Dot Cube Files

What is a dot cube file?

A dot cube file (e.g. config.cube) is a single configuration file containing all of the necessary settings and keys for connecting an Internet Cube to a remote VPN server. This file can be used on the web interface of VPN Client, under the Automatic tab. It should be provided ready to use, by the VPN access provider.

Automatic Tab

A dot cube file is just a Json file. The following sections are intended to explain to VPN providers how to create dot cube files for their members.

Json example

{
  "server_name": "vpn.ldn-fai.net",
  "server_port": "1194",
  "server_proto": "udp",
  "ip6_net": "2001:db8:c42::",
  "ip4_addr": "203.0.113.42",
  "crt_server_ca": "-----BEGIN CERTIFICATE-----|MIIFFXAJjzZhAZJ+JHAeRte6K|-----END CERTIFICATE-----",
  "crt_client": "-----BEGIN CERTIFICATE-----|MIIFbUHHQjauIUoiUAA5ax4T3As=|-----END CERTIFICATE-----",
  "crt_client_key": "-----BEGIN PRIVATE KEY-----|MIIEvM/JsSAmledzvEi8kAMj|-----END PRIVATE KEY-----",
  "crt_client_ta": "",
  "login_user": "",
  "login_passphrase": "",
  "dns0": "89.234.141.66",
  "dns1": "2001:913::8",
  "openvpn_rm": [ ],
  "openvpn_add": [ "topology subnet" ]
}

Json settings

Key Value Type Required?

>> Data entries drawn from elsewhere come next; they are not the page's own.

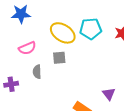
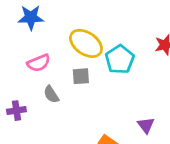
cyan pentagon: (91, 29) -> (120, 59), moved, turned -30
gray semicircle: (37, 72) -> (51, 94), turned -32

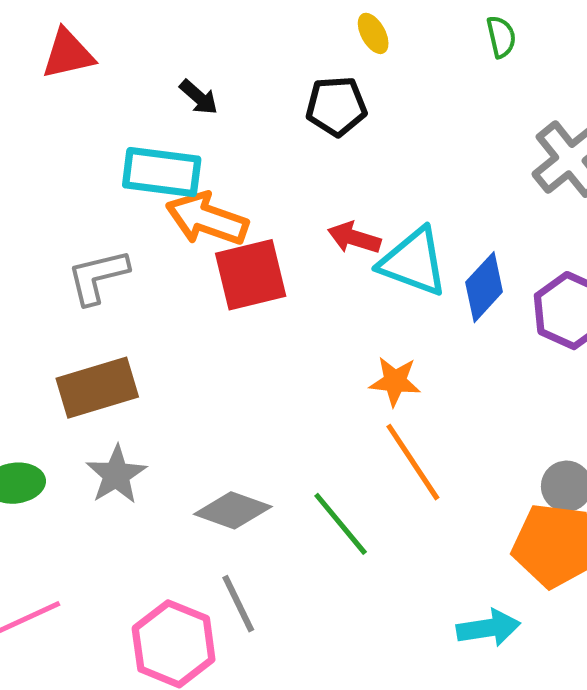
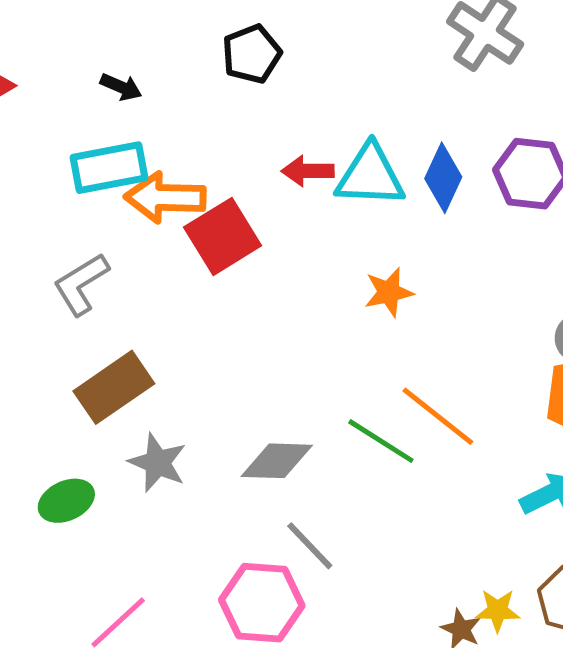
orange line: (413, 462) -> (438, 416), moved

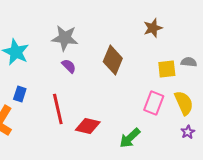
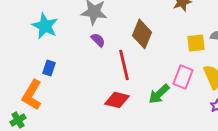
red line: (58, 109) -> (124, 65), moved
green arrow: (130, 138) -> (159, 94), moved

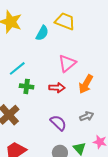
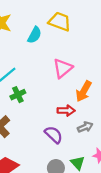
green cross: (27, 86) -> (18, 95), turned -32
red arrow: (57, 88) -> (66, 111), moved

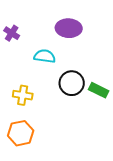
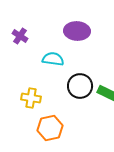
orange hexagon: (21, 133) -> (50, 128), moved

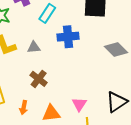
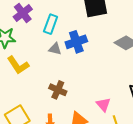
gray triangle: (34, 47) -> (55, 49), moved, turned 32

Comment
server_name Domain name Required Remote VPN server address
server_port Port number Required Remote VPN server port
server_proto "udp" or "tcp" Required L4 protocol to use
ip6_net IPv6 network address Optional IPv6 delegated prefix (please, provide IPv6 to your members)
ip4_addr IPv4 address Recommended Static IPv4 address (highly recommended for enabling the HyperCube service to generate DNS configurations)
crt_server_ca ASCII certificate (new lines replaced by pipes) Required Public server CA (.crt)
crt_client ASCII certificate (new lines replaced by pipes) Optional (required if crt_client_key is defined) Public client certificate (.crt)
crt_client_key ASCII certificate (new lines replaced by pipes) Optional (required if crt_client is defined) Private client certificate (.key)
crt_client_ta ASCII certificate (new lines replaced by pipes) Optional Shared-secret (ta.key)
login_user Username Optional (required if login_passphrase is defined) Username
login_passphrase Passphrase Optional (required if login_user is defined) Password
dns0 IPv6 or IPv4 address Required First public DNS resolver (will be set on the host)
dns1 IPv6 or IPv4 address Required Second public DNS resolver (will be set on the host)
openvpn_rm Array of strings or PCRE regexes Optional OpenVPN options to remove from the default configuration (remove all lines containing one of the strings/regexes — non case-sensitive)
openvpn_add Array of "key value" pairs Optional OpenVPN options to add to the default configuration

Note1: You have to define either a public/private certificates couple, either a user/passphrase couple, either both.
Note2: You also have to set the same IPv6 Delegated Prefix in the web interface of Wifi Hotspot, for delivering IPv6 to wifi clients.

Command-line

VPN Client can be configured with a dot cube file, directly in command-line:

% ynh-vpnclient-loadcubefile.sh -h
-u YunoHost username (user with permissions on VPN Client)
-p User password
-c Dot cube file path
-h This help

% ynh-vpnclient-loadcubefile.sh -u jdoe -p AAaxRjLAyU4CU -c /tmp/config.cube
[VPN] Configuration updated and service successfully reloaded

The script ynh-vpnclient-loadcubefile.sh is provided with VPN Client.

The user jdoe:AAaxRjLAyU4CU must be a valid YunoHost user (SSO), allowed to access to the VPN Client web interface. When Wifi Hotspot is detected and if there is only one SSID defined, the IPv6 Delegated Prefix is also configured for this SSID and Wifi Hotspot is restarted.